A word-for-word copy of every entry below is required; the images do not belong in it.

Extracted page text data
§
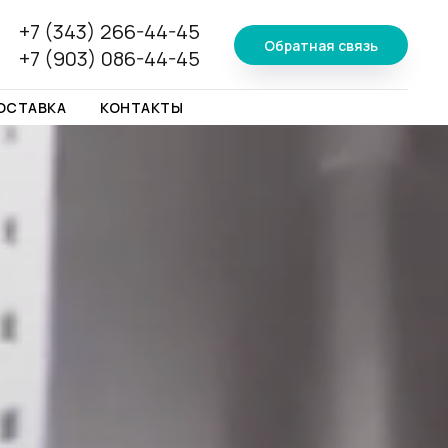
+7 (343) 266-44-45
Обратная связь
+7 (903) 086-44-45
ОСТАВКА
КОНТАКТЫ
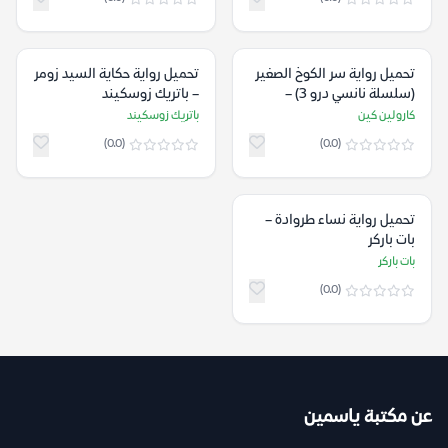
تحميل رواية سر الكوخ الصغير
تحميل رواية حكاية السيد زومر
(سلسلة نانسي درو 3) –
– باتريك زوسكيند
كارولين كين
كارولين كين
باتريك زوسكيند
(0.0)
(0.0)
تحميل رواية نساء طروادة –
بات باركر
بات باركر
(0.0)
عن مكتبة ياسمين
§
- [Written response]
+7 (343) 266-44-45
Обратная связь
+7 (903) 086-44-45
ОСТАВКА
КОНТАКТЫ
تحميل رواية سر الكوخ الصغير
تحميل رواية حكاية السيد زومر
(سلسلة نانسي درو 3) –
– باتريك زوسكيند
كارولين كين
كارولين كين
باتريك زوسكيند
(0.0)
(0.0)
تحميل رواية نساء طروادة –
بات باركر
بات باركر
(0.0)
عن مكتبة ياسمين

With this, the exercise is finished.